Figure 1. Flt-3 & bone marrow B cell lymphopoiesis |
The Flt designation (Flt-1) was originally applied to a transmembrane glycoprotein that contained both a cytoplasmic tyrosine kinase domain and an extracellular cysteine organization reminiscent of the fms family of receptors.3 Functionally, Flt-1 is known to bind both VEGF and Placental Growth Factor, and has been renamed VEGF receptor 1 (VEGFR1).
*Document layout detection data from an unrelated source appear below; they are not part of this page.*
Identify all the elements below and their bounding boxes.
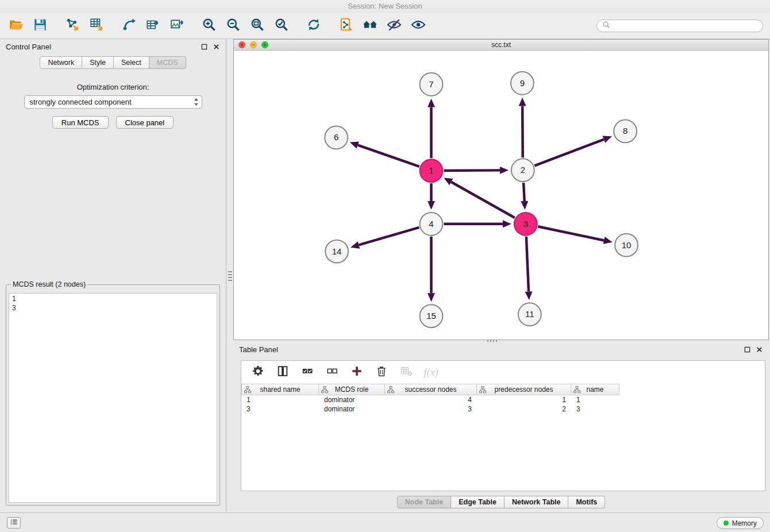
graph-node-8[interactable]: 8 <box>614 120 637 143</box>
graph-edge-2-8[interactable] <box>534 140 604 166</box>
select-all-rows-button[interactable] <box>300 365 315 380</box>
run-mcds-button[interactable]: Run MCDS <box>52 116 109 129</box>
network-view-window: scc.txt 7968124314101511 <box>233 39 769 340</box>
graph-edge-arrow-2-9 <box>519 98 526 106</box>
window-minimize-button[interactable] <box>250 41 257 48</box>
cell-name: 3 <box>571 404 619 414</box>
graph-node-10[interactable]: 10 <box>615 234 638 257</box>
tab-network-table[interactable]: Network Table <box>505 496 569 508</box>
zoom-fit-content-button[interactable] <box>248 17 267 35</box>
graph-edge-2-9[interactable] <box>522 106 523 158</box>
control-tab-select[interactable]: Select <box>114 56 149 69</box>
show-hidden-panels-button[interactable] <box>7 517 21 529</box>
memory-button[interactable]: Memory <box>717 517 764 529</box>
toolbar-group <box>305 17 323 35</box>
window-zoom-button[interactable] <box>261 41 268 48</box>
graph-edge-1-6[interactable] <box>358 145 419 167</box>
zoom-selected-icon <box>274 17 289 34</box>
graph-node-4[interactable]: 4 <box>420 213 443 236</box>
control-tab-mcds[interactable]: MCDS <box>149 56 186 69</box>
network-canvas-svg: 7968124314101511 <box>234 51 768 340</box>
graph-node-1[interactable]: 1 <box>420 159 443 182</box>
graph-node-11[interactable]: 11 <box>518 303 541 326</box>
table-options-button[interactable] <box>251 365 265 380</box>
window-titlebar: Session: New Session <box>0 0 770 13</box>
column-header-successor-nodes[interactable]: successor nodes <box>385 384 477 395</box>
graph-node-3[interactable]: 3 <box>514 213 537 236</box>
toolbar-group <box>200 17 291 35</box>
graph-node-6[interactable]: 6 <box>325 126 348 149</box>
svg-text:15: 15 <box>426 311 436 321</box>
create-column-button[interactable] <box>349 365 364 380</box>
close-table-panel-icon[interactable] <box>755 345 763 353</box>
graph-edge-arrow-2-8 <box>603 136 612 143</box>
graph-edge-3-11[interactable] <box>526 237 529 292</box>
control-tab-style[interactable]: Style <box>82 56 114 69</box>
graph-edge-3-10[interactable] <box>538 226 604 240</box>
float-table-panel-icon[interactable] <box>743 345 751 353</box>
svg-text:3: 3 <box>523 219 528 229</box>
sort-icon <box>244 386 251 395</box>
zoom-selected-region-button[interactable] <box>272 17 291 35</box>
export-image-button[interactable] <box>168 17 186 35</box>
column-header-mcds-role[interactable]: MCDS role <box>319 384 385 395</box>
doc-share-icon <box>338 17 353 34</box>
column-header-label: shared name <box>260 385 300 394</box>
export-image-icon <box>170 17 184 34</box>
graph-node-14[interactable]: 14 <box>325 240 348 263</box>
import-network-icon <box>65 17 80 34</box>
graph-node-15[interactable]: 15 <box>420 304 443 327</box>
zoom-out-icon <box>226 17 241 34</box>
zoom-in-button[interactable] <box>200 17 218 35</box>
cell-successor-nodes: 4 <box>385 395 477 404</box>
control-tab-network[interactable]: Network <box>40 56 82 69</box>
vertical-splitter[interactable] <box>226 39 233 512</box>
deselect-all-rows-button[interactable] <box>325 365 340 380</box>
import-network-from-file-button[interactable] <box>63 17 82 35</box>
graph-edge-2-3[interactable] <box>523 183 525 201</box>
network-canvas[interactable]: 7968124314101511 <box>234 51 768 340</box>
tab-motifs[interactable]: Motifs <box>568 496 605 508</box>
criterion-select[interactable]: strongly connected component <box>24 95 202 109</box>
network-overview-button[interactable] <box>337 17 355 35</box>
graph-node-7[interactable]: 7 <box>420 73 443 96</box>
eye-icon <box>411 17 426 34</box>
search-field[interactable] <box>596 20 763 32</box>
open-session-button[interactable] <box>7 17 25 35</box>
delete-columns-button[interactable] <box>374 365 389 380</box>
graph-node-2[interactable]: 2 <box>511 159 534 182</box>
zoom-fit-icon <box>250 17 265 34</box>
search-input[interactable] <box>613 22 757 30</box>
table-row[interactable]: 3dominator323 <box>241 404 765 414</box>
graph-edge-4-14[interactable] <box>359 228 419 245</box>
export-network-button[interactable] <box>120 17 138 35</box>
svg-text:4: 4 <box>429 219 433 229</box>
column-header-predecessor-nodes[interactable]: predecessor nodes <box>477 384 571 395</box>
zoom-out-button[interactable] <box>224 17 242 35</box>
graph-edge-1-2[interactable] <box>444 170 500 171</box>
tab-node-table[interactable]: Node Table <box>397 496 451 508</box>
float-panel-icon[interactable] <box>200 43 208 51</box>
column-header-shared-name[interactable]: shared name <box>241 384 319 395</box>
import-table-from-file-button[interactable] <box>87 17 106 35</box>
show-columns-button[interactable] <box>275 365 290 380</box>
window-close-button[interactable] <box>238 41 245 48</box>
birds-eye-view-button[interactable] <box>409 17 428 35</box>
home-button[interactable] <box>361 17 379 35</box>
export-table-button[interactable] <box>144 17 162 35</box>
export-table-icon <box>145 17 160 34</box>
table-row[interactable]: 1dominator411 <box>241 395 765 404</box>
graph-edge-3-1[interactable] <box>451 182 515 218</box>
save-icon <box>33 17 48 34</box>
close-panel-icon[interactable] <box>212 43 220 51</box>
show-graphics-details-button[interactable] <box>385 17 403 35</box>
eye-brush-icon <box>387 17 402 34</box>
apply-layout-button[interactable] <box>305 17 323 35</box>
save-session-button[interactable] <box>31 17 49 35</box>
column-header-name[interactable]: name <box>571 384 619 395</box>
tab-edge-table[interactable]: Edge Table <box>451 496 505 508</box>
mcds-result-box[interactable]: 1 3 <box>9 293 217 503</box>
graph-node-9[interactable]: 9 <box>511 72 534 95</box>
svg-text:10: 10 <box>622 240 632 250</box>
close-panel-button[interactable]: Close panel <box>116 116 174 129</box>
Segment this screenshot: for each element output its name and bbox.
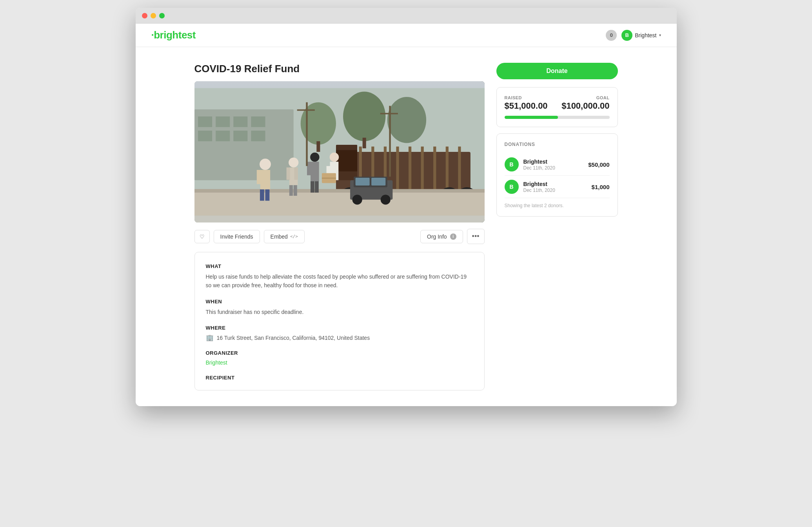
username: Brightest — [635, 32, 656, 38]
svg-rect-4 — [233, 117, 247, 127]
svg-rect-23 — [421, 146, 423, 189]
where-heading: WHERE — [206, 325, 473, 331]
image-scene — [194, 81, 485, 222]
stats-card: RAISED $51,000.00 GOAL $100,000.00 — [496, 87, 618, 127]
svg-rect-7 — [216, 131, 230, 141]
svg-rect-5 — [251, 117, 265, 127]
donations-card: DONATIONS B Brightest Dec 11th, 2020 $50… — [496, 133, 618, 217]
invite-friends-label: Invite Friends — [220, 233, 253, 240]
action-bar: ♡ Invite Friends Embed </> Org Info i — [194, 229, 485, 244]
when-text: This fundraiser has no specific deadline… — [206, 308, 473, 316]
svg-rect-3 — [216, 117, 230, 127]
donation-item: B Brightest Dec 11th, 2020 $50,000 — [505, 153, 610, 176]
svg-rect-44 — [314, 162, 318, 175]
close-button[interactable] — [142, 13, 147, 18]
svg-rect-34 — [194, 189, 485, 193]
svg-rect-14 — [362, 138, 366, 148]
organizer-link[interactable]: Brightest — [206, 359, 227, 366]
donor-avatar: B — [505, 180, 519, 194]
what-section: WHAT Help us raise funds to help allevia… — [206, 263, 473, 290]
campaign-image-svg — [194, 81, 485, 222]
app-body: ·brightest 0 B Brightest ▾ COVID-19 Reli… — [136, 24, 677, 406]
svg-rect-60 — [297, 109, 314, 111]
notification-badge[interactable]: 0 — [606, 30, 617, 41]
more-icon: ••• — [472, 232, 480, 241]
svg-rect-50 — [334, 162, 338, 173]
donate-button[interactable]: Donate — [496, 63, 618, 79]
app-window: ·brightest 0 B Brightest ▾ COVID-19 Reli… — [136, 8, 677, 406]
svg-rect-65 — [355, 178, 369, 186]
donor-date: Dec 11th, 2020 — [523, 188, 587, 193]
more-options-button[interactable]: ••• — [467, 229, 485, 244]
svg-point-35 — [289, 157, 298, 167]
embed-code-icon: </> — [290, 234, 298, 239]
what-heading: WHAT — [206, 263, 473, 269]
svg-rect-59 — [306, 102, 308, 166]
svg-point-47 — [329, 153, 338, 162]
where-text: 16 Turk Street, San Francisco, Californi… — [217, 335, 370, 341]
invite-friends-button[interactable]: Invite Friends — [214, 230, 260, 243]
progress-bar-fill — [505, 116, 558, 119]
svg-rect-26 — [458, 146, 461, 189]
when-heading: WHEN — [206, 299, 473, 305]
svg-rect-58 — [265, 190, 269, 201]
org-info-button[interactable]: Org Info i — [420, 230, 463, 243]
chevron-down-icon: ▾ — [659, 33, 661, 37]
user-menu[interactable]: B Brightest ▾ — [621, 30, 661, 41]
goal-label: GOAL — [561, 95, 609, 100]
recipient-section: RECIPIENT — [206, 375, 473, 381]
svg-point-68 — [380, 195, 390, 204]
svg-rect-38 — [294, 168, 298, 180]
donor-avatar: B — [505, 157, 519, 171]
donation-item: B Brightest Dec 11th, 2020 $1,000 — [505, 176, 610, 198]
svg-rect-57 — [260, 190, 264, 201]
svg-point-12 — [387, 97, 426, 143]
minimize-button[interactable] — [151, 13, 156, 18]
donations-title: DONATIONS — [505, 142, 610, 147]
svg-rect-2 — [198, 117, 212, 127]
page-layout: COVID-19 Relief Fund — [194, 63, 618, 390]
svg-rect-8 — [233, 131, 247, 141]
svg-point-67 — [352, 195, 362, 204]
svg-rect-9 — [251, 131, 265, 141]
svg-rect-33 — [194, 191, 485, 215]
donor-amount: $1,000 — [592, 184, 610, 190]
avatar: B — [621, 30, 632, 41]
svg-rect-66 — [371, 178, 385, 186]
svg-rect-21 — [396, 146, 399, 189]
org-info-label: Org Info — [427, 233, 447, 240]
embed-button[interactable]: Embed </> — [264, 230, 305, 243]
svg-point-10 — [300, 102, 336, 145]
recipient-heading: RECIPIENT — [206, 375, 473, 381]
right-column: Donate RAISED $51,000.00 GOAL $100,000.0… — [496, 63, 618, 217]
svg-rect-37 — [286, 168, 290, 180]
navbar-right: 0 B Brightest ▾ — [606, 30, 661, 41]
organizer-heading: ORGANIZER — [206, 350, 473, 356]
goal-stat: GOAL $100,000.00 — [561, 95, 609, 111]
svg-rect-22 — [408, 146, 411, 189]
heart-button[interactable]: ♡ — [194, 230, 210, 243]
embed-label: Embed — [271, 233, 288, 240]
logo[interactable]: ·brightest — [151, 29, 196, 41]
raised-stat: RAISED $51,000.00 — [505, 95, 548, 111]
when-section: WHEN This fundraiser has no specific dea… — [206, 299, 473, 316]
info-icon: i — [450, 233, 456, 240]
location-row: 🏢 16 Turk Street, San Francisco, Califor… — [206, 334, 473, 341]
details-card: WHAT Help us raise funds to help allevia… — [194, 252, 485, 390]
svg-rect-46 — [314, 181, 318, 193]
svg-rect-45 — [311, 181, 314, 193]
fullscreen-button[interactable] — [159, 13, 165, 18]
svg-point-53 — [260, 159, 271, 170]
svg-rect-55 — [256, 170, 261, 184]
navbar: ·brightest 0 B Brightest ▾ — [136, 24, 677, 47]
stats-row: RAISED $51,000.00 GOAL $100,000.00 — [505, 95, 610, 111]
svg-rect-40 — [293, 185, 297, 196]
svg-rect-61 — [389, 106, 391, 177]
svg-rect-17 — [336, 150, 357, 171]
donor-date: Dec 11th, 2020 — [523, 165, 584, 171]
svg-rect-39 — [289, 185, 292, 196]
donor-info: Brightest Dec 11th, 2020 — [523, 181, 587, 193]
left-column: COVID-19 Relief Fund — [194, 63, 485, 390]
svg-point-11 — [343, 92, 385, 141]
svg-rect-6 — [198, 131, 212, 141]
The designation Flt-2 is no longer used as this receptor has been shown to bind FGF acidic, FGF basic and FGF-4, and has subsequently been renamed FGFR1.4, 5 Flt-3 is unique and binds to its own ligand, Flt-3L or FL. Flt-4 has recently been shown to bind to the newly discovered VEGF-C, and has thus been renamed VEGFR3.5-10
Two mouse Flk receptors have been isolated from mouse fetal liver hematopoietic stem cells.11, 12 Studies have shown the first Flk molecule to be a second receptor for VEGF and this is now known as VEGFR2. The second receptor, Flk-2, is the mouse equivalent of human Flt-3, and now shares the Flt-3/Flk-2 designation.12-14 For recent reviews of the Flt-3 receptor and its ligand see references 15-18.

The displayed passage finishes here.